Raith: „Den Autobahnfreunden gehen die Argumente aus“

Verkehrszählung des Bürgerforums im März 2014 an der B-224-Trasse.
Verkehrszählung des Bürgerforums im März 2014 an der B-224-Trasse.
Foto: WAZ FotoPool
Was wir bereits wissen
Gewählte Politiker würden Bürger mit Beschimpfungen brüskieren. Das sagt das Bürgerforum zu jüngsten Äußerungen von Mario Herrmann und Michael Gerdes.

Gladbeck..  „Offenbar gehen den Autobahnfreunden unter unseren Politikern die Argumente aus!“ Das erklärt Bürgerforum-Chef Matthias Raith mit Blick auf die jüngsten A-52-Stellungnahmen von Mario Herrmann (Grüne) und Michael Gerdes (SPD)

Raith weiter: „Mit ihren diskreditierenden Äußerungen verfolgen sie handfeste Absichten. Durch Verschleierung der echten Kosten wollen sie in den anstehenden Beratungen zum Bundesverkehrswegeplan eine günstige Kosten-/Nutzen-Analyse erreichen. Das ist Voraussetzung für die Aufnahme in den vordringlichen Bedarf und damit für den Bau überhaupt.“

In einem Schreiben an den Bundestagsabgeordneten Michael Gerdes unterstreicht Raith, dass die Kostenschätzung des Bürgerforums in Höhe von 510 Millionen Euro für einen A-52-Tunnel durch Gladbeck auf ihm vertraulich vorgelegten Abrechnungen der Kosten für den Düsseldorfer Rheintunnel im Verlauf der Bundesstraße 1 und für den Werstener Tunnel im Verlauf der A 46 beruhten. Man habe die dort dokumentierten Kosten an die in Gladbeck erforderlichen, bautechnischen Gegebenheiten angepasst.

Dabei sei man von einer für Gladbeck erforderlichen Tunnellänge von 2,6 km ausgegangen, weil nur diese Tunnellänge genügend Schutz für die Bevölkerung biete. Die etwa von Sven Volmering (CDU) benannte Kostenschätzung von 130 Millionen Euro beziehe sich auf die längst überholte, baulich wie rechtlich nicht mehr machbare Galerie-Lösung von 1,5 km. Man versuche damit, Äpfel mit Birnen zu vergleichen.

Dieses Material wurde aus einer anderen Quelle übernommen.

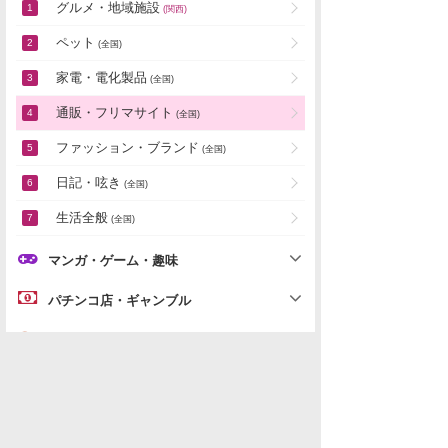
グルメ・地域施設
(関西)
ペット
(全国)
家電・電化製品
(全国)
通販・フリマサイト
(全国)
ファッション・ブランド
(全国)
日記・呟き
(全国)
生活全般
(全国)
マンガ・ゲーム・趣味
パチンコ店・ギャンブル
関西地域雑談
「
グルメ・ファッション・生活」の新着スレ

„Gewählte Politiker verbünden sich mit den Straßenbauern“

„Wir haben es satt, dass unsere Politiker statt Sachargumente auszutauschen ehrenamtliche Bürger, die sich für die Erhaltung der Lebensqualität in Gladbeck einsetzen, argumentationsfrei mit Schimpfworten brüskieren“, formuliert Matthias Raith mit Blick auf die jüngsten Stellungnahmen von Herrmann und Gerdes. Es gehe hier nicht um einen Glaubenskrieg, sondern um ein Bauwerk, das über die Zukunft Gladbecks entscheide.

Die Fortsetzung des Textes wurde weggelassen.